いや、もう父とすら呼びたくない。ハゲたぬきおや…長いな、ハゲたぬでいいや。
もうほんと使い回されてるぐらいよくある話なので簡略的に言うと、時は遡り、継ぎたてほやほや子爵だったハゲたぬは、町の綺麗な女の人を手籠めた。
やがて彼女には、一人の女の子が生まれた。(それが私だ!)
母は良く言うと儚い雰囲気だが、悪く言うと頭がお花畑でいつでも満開の花が入り乱れてるような人だったので(そのせいでハゲたぬの愛人なんかになってしまった)やーんお鍋焦がしちゃったぁ、やーんお金全部スられちゃったぁ、と頼りない女の人で、いつもグスグスと泣いていた。
そんな母を引きづり…引っ張ったのは娘である私だ。おかげで逞しい性格にはなったと思う。
でもそんな母も私が十二の時に病気で亡くなり、私のことをいったいどこで嗅ぎつけたのかハゲたぬが、お前の父だ!ぬわはははと現れて私を引き取った。
突然始まった子爵家の生活はそりゃあもう大変だった。貴族の生活なんて知らない私は、朝から晩まで勉強させられましたねぇ。

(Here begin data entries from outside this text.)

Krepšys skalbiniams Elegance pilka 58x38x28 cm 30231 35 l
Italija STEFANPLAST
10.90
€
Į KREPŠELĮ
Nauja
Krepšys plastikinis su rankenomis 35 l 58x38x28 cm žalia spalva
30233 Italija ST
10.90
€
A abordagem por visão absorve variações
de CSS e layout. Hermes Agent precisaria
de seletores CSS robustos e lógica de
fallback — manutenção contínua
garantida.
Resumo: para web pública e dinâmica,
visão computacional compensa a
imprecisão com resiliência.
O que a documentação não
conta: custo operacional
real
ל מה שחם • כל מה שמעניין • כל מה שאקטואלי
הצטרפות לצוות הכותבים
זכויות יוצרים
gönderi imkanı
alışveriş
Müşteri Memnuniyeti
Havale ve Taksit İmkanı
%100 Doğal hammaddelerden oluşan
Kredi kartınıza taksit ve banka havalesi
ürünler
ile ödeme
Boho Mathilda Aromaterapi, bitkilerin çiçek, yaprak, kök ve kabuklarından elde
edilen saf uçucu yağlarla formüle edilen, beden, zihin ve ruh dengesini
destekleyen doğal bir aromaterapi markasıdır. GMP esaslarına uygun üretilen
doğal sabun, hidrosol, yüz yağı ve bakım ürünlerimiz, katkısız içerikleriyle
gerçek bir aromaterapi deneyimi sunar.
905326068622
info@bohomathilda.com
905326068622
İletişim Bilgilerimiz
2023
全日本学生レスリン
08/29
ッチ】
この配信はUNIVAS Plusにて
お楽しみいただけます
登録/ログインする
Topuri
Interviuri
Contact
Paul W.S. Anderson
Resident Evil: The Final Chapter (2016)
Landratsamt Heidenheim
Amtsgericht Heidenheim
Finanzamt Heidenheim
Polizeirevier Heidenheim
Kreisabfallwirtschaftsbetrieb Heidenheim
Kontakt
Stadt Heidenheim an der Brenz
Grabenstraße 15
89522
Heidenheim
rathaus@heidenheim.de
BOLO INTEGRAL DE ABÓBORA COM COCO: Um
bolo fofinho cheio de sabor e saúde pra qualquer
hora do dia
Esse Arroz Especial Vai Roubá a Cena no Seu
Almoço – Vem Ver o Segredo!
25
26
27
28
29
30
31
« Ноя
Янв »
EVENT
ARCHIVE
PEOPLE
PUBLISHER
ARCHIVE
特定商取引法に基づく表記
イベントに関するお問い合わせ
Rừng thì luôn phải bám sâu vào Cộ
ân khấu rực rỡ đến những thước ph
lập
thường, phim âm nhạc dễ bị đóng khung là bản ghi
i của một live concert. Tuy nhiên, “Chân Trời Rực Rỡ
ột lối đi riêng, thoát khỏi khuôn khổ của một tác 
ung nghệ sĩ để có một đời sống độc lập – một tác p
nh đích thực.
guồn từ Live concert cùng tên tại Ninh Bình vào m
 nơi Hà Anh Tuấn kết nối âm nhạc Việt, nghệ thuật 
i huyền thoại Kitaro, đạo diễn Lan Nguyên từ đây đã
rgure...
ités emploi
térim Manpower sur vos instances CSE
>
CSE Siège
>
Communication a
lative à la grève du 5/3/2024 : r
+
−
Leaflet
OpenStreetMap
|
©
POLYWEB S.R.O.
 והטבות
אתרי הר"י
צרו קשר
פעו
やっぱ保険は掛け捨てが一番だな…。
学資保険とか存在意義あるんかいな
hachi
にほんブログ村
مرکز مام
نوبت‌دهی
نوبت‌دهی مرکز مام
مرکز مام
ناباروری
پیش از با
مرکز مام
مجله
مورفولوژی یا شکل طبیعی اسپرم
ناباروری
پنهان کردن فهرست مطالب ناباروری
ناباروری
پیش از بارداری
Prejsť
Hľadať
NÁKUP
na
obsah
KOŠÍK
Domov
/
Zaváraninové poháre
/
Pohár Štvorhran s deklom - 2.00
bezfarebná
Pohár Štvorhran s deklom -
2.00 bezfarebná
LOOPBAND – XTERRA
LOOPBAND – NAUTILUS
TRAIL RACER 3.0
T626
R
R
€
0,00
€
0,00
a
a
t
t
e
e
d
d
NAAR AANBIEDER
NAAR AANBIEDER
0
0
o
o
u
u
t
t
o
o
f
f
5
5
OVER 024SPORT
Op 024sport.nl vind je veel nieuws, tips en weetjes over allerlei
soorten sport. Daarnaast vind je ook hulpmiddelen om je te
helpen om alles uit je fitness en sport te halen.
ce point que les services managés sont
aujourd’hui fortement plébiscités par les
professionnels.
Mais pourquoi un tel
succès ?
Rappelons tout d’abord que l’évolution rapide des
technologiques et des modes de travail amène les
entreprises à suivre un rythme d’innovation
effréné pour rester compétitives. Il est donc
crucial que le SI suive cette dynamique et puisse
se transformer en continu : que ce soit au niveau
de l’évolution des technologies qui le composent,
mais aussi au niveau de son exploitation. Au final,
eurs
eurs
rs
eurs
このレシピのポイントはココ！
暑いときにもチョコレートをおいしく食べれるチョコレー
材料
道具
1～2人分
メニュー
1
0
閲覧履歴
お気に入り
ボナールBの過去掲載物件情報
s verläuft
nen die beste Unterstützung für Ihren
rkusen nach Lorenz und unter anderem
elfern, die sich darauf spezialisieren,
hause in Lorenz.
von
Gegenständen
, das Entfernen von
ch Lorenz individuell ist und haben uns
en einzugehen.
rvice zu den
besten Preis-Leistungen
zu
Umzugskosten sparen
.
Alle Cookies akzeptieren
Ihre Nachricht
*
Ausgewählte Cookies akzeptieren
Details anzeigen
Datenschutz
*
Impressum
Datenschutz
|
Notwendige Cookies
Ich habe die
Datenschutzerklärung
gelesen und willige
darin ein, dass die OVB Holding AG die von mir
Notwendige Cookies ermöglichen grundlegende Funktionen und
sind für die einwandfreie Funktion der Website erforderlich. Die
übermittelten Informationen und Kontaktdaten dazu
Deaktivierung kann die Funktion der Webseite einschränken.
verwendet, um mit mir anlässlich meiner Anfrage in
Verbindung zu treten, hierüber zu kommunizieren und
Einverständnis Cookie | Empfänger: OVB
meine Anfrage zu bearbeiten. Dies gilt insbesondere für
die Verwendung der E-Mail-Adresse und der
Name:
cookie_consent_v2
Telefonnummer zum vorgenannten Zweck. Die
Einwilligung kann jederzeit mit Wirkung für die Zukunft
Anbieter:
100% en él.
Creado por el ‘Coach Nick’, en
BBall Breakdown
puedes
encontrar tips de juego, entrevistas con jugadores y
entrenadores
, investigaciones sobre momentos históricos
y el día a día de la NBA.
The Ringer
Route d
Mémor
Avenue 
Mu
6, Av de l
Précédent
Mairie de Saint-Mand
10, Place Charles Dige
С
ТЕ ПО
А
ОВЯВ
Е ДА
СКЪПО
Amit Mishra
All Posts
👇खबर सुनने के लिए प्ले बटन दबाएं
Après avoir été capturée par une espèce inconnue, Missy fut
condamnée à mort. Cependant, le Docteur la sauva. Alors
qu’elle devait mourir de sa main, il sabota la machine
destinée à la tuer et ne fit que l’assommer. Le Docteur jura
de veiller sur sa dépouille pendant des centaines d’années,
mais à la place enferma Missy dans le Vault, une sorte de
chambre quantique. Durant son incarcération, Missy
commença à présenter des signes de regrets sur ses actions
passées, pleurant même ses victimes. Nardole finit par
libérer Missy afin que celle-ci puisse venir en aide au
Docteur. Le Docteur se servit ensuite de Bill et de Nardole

こう聞くと、「あれ?ハゲたぬ教育させてくれるの?優しくない?」なーんて思うかもしれない。うんうん、私も最初はそう思った。でも騙されちゃいけない。
何を隠そうこのハゲたぬ、投資に失敗し、莫大な借金を抱えたことで妻に離縁され、その妻との間に子どもがいなかったため、利用価値がありそうな愛人の子である私を引き取って、その辺の好色じじぃに嫁がせて金を援助してもらおうと、そういう算段なのだ。
その事をある日察した私は、この家から出ようしたけど残念、お金も住むところもない。なら学べるだけ学んでから逃げ出そっかなーなんて悠長な事考えて、かれこれ今の十六まで居座ってたら冒頭のセリフ。
なんと私は、一年以内に殺人犯になるらしい。
***
あれよあれよという間に私は結婚が決まり、なのになぜか結婚式当日まで新郎に会えないとかいう意味分かんない状況になった。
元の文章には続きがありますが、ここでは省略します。